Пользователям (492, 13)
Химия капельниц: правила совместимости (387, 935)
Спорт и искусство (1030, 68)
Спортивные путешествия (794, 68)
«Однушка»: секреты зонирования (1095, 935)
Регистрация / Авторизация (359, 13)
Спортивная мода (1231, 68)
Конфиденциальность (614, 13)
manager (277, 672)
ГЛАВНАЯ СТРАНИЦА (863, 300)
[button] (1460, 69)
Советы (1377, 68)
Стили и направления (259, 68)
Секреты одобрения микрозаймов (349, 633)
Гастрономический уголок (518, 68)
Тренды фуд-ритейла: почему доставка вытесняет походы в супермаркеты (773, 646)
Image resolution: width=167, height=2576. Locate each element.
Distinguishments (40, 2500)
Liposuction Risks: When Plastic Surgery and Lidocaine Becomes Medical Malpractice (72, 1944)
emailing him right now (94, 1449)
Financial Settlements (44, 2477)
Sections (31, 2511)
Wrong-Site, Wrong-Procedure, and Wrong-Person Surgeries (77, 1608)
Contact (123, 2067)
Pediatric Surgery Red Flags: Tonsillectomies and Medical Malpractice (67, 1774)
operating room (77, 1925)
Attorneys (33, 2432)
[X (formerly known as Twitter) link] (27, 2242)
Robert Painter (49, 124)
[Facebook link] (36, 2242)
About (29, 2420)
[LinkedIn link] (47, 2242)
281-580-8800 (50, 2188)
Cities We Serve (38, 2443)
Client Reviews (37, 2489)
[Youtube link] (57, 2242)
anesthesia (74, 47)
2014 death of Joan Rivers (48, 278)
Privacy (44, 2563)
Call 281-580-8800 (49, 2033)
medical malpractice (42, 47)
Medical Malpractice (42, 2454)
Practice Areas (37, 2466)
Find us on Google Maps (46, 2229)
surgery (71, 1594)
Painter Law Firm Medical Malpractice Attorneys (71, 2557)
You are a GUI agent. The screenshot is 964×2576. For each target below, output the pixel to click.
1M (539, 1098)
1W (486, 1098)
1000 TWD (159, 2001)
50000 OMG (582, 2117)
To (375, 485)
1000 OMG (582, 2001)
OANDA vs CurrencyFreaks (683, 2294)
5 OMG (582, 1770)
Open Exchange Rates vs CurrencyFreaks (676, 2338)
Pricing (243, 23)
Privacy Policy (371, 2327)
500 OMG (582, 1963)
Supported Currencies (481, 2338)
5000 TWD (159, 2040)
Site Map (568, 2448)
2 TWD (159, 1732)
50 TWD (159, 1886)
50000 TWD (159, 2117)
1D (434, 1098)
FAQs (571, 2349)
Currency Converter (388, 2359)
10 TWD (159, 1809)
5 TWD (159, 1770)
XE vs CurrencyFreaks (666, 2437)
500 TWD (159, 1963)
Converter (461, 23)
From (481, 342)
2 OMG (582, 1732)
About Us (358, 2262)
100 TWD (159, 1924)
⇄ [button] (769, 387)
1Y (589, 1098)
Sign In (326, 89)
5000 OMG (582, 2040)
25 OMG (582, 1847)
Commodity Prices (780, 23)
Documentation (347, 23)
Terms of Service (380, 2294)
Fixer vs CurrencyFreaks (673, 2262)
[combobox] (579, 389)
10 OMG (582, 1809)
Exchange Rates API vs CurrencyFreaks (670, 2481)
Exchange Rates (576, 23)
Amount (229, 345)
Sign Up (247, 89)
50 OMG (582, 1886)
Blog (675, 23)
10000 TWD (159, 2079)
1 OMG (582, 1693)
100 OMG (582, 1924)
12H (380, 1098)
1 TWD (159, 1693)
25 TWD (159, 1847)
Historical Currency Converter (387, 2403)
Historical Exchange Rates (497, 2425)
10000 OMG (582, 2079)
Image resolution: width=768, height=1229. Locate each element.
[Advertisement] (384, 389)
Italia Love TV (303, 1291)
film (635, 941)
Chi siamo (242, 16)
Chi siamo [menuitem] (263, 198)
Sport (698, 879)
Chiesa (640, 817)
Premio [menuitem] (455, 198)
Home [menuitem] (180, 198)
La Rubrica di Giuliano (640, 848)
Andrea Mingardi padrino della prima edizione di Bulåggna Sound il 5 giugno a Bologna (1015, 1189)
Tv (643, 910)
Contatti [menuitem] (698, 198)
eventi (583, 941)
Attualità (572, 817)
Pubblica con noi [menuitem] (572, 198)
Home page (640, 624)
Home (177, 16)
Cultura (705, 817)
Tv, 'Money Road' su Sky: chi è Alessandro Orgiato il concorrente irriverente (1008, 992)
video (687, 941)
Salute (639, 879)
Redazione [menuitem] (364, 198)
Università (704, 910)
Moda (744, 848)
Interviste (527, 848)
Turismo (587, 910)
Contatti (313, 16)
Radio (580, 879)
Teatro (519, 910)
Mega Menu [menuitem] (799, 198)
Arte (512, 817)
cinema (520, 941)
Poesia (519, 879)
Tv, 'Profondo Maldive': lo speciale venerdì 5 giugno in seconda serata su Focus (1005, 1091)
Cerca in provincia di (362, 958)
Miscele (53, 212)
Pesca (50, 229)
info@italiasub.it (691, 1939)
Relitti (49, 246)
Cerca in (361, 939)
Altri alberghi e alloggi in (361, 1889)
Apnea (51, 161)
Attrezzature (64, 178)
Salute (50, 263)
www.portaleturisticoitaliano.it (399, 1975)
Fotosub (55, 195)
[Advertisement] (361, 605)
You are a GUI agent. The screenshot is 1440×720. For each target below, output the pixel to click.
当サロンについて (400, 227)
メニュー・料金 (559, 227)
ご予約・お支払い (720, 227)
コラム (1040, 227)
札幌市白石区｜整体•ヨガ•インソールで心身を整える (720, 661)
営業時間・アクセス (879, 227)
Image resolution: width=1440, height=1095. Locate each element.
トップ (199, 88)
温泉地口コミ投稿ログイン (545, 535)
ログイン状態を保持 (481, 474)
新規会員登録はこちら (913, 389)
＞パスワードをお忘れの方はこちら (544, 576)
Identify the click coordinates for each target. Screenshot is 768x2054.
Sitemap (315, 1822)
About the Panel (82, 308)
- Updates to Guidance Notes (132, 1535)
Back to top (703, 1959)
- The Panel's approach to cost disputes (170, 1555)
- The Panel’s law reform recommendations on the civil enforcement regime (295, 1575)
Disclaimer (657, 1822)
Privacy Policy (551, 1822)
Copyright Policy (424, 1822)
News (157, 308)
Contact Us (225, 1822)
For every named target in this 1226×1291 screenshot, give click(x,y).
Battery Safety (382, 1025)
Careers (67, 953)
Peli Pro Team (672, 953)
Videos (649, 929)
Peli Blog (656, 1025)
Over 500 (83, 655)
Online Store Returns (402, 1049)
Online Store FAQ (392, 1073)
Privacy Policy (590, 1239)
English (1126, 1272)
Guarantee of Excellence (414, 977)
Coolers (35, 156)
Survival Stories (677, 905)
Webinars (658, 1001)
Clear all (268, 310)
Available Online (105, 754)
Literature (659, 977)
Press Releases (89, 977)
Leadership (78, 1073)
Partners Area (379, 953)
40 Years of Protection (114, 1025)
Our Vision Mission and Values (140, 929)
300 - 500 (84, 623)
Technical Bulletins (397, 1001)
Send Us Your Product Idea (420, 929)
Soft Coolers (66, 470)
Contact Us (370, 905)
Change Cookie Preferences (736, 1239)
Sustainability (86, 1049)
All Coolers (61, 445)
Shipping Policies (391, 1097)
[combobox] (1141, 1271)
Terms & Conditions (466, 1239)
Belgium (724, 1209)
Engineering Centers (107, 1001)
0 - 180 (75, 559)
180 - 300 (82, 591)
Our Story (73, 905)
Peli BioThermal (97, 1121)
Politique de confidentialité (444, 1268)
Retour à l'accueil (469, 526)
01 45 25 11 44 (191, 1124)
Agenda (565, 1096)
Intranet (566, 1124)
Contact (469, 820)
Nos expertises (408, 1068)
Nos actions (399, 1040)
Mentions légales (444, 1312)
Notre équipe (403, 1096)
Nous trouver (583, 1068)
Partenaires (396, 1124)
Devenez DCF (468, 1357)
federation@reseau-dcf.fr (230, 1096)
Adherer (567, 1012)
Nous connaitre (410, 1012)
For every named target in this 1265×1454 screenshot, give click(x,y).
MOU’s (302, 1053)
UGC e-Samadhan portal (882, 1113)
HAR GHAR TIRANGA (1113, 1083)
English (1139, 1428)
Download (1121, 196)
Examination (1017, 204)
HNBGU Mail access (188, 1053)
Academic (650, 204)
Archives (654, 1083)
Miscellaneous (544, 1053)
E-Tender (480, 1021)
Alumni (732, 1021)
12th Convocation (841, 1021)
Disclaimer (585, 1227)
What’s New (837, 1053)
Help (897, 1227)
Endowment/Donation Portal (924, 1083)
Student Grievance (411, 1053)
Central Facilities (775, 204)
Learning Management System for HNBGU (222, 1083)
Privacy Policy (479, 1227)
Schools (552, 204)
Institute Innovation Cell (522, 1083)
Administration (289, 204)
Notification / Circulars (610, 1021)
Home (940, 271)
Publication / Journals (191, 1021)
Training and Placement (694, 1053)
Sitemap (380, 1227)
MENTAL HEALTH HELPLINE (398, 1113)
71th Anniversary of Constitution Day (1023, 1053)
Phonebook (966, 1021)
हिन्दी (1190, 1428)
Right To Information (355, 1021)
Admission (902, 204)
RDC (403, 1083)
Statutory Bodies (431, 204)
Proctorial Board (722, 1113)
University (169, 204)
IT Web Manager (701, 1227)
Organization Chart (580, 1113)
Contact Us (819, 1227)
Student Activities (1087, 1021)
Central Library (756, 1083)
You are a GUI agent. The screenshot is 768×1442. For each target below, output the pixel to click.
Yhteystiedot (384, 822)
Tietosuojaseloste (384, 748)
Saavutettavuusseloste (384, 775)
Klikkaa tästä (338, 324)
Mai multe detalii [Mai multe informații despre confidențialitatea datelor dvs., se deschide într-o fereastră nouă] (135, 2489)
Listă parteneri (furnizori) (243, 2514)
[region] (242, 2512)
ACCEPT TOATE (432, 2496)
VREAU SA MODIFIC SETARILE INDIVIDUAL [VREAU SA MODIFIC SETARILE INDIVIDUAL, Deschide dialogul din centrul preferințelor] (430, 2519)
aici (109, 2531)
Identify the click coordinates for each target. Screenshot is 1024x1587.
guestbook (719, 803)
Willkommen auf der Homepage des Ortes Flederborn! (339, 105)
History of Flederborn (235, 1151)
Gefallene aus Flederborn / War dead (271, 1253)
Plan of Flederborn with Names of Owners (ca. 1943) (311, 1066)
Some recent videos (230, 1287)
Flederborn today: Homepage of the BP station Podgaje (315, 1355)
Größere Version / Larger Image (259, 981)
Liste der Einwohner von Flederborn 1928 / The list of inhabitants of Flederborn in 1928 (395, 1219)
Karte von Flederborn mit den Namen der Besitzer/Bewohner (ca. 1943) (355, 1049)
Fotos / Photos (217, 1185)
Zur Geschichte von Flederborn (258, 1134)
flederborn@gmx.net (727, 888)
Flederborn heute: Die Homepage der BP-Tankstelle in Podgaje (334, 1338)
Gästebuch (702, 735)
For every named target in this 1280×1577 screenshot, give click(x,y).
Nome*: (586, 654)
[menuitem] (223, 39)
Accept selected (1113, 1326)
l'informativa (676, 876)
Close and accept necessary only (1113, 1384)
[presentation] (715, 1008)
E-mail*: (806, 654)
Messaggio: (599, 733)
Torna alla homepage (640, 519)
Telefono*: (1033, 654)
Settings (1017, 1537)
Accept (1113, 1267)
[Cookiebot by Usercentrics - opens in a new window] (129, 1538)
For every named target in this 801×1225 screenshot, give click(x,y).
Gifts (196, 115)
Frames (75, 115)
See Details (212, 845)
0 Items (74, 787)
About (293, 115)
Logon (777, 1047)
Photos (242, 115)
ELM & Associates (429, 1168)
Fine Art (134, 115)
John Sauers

__Problem to work on__. Transcribe the records above from the line holding "Nos actions (399, 1040)" down to the line holding "Klikkaa tästä (338, 324)", inclusive, without adding anything.

__Response below__.
Nos actions (399, 1040)
Mentions légales (444, 1312)
Notre équipe (403, 1096)
Nous trouver (583, 1068)
Partenaires (396, 1124)
Devenez DCF (468, 1357)
federation@reseau-dcf.fr (230, 1096)
Adherer (567, 1012)
Nous connaitre (410, 1012)
For every named target in this 1265×1454 screenshot, give click(x,y).
MOU’s (302, 1053)
UGC e-Samadhan portal (882, 1113)
HAR GHAR TIRANGA (1113, 1083)
English (1139, 1428)
Download (1121, 196)
Examination (1017, 204)
HNBGU Mail access (188, 1053)
Academic (650, 204)
Archives (654, 1083)
Miscellaneous (544, 1053)
E-Tender (480, 1021)
Alumni (732, 1021)
12th Convocation (841, 1021)
Disclaimer (585, 1227)
What’s New (837, 1053)
Help (897, 1227)
Endowment/Donation Portal (924, 1083)
Student Grievance (411, 1053)
Central Facilities (775, 204)
Learning Management System for HNBGU (222, 1083)
Privacy Policy (479, 1227)
Schools (552, 204)
Institute Innovation Cell (522, 1083)
Administration (289, 204)
Notification / Circulars (610, 1021)
Home (940, 271)
Publication / Journals (191, 1021)
Training and Placement (694, 1053)
Sitemap (380, 1227)
MENTAL HEALTH HELPLINE (398, 1113)
71th Anniversary of Constitution Day (1023, 1053)
Phonebook (966, 1021)
हिन्दी (1190, 1428)
Right To Information (355, 1021)
Admission (902, 204)
RDC (403, 1083)
Statutory Bodies (431, 204)
Proctorial Board (722, 1113)
University (169, 204)
IT Web Manager (701, 1227)
Organization Chart (580, 1113)
Contact Us (819, 1227)
Student Activities (1087, 1021)
Central Library (756, 1083)
You are a GUI agent. The screenshot is 768×1442. For each target below, output the pixel to click.
Yhteystiedot (384, 822)
Tietosuojaseloste (384, 748)
Saavutettavuusseloste (384, 775)
Klikkaa tästä (338, 324)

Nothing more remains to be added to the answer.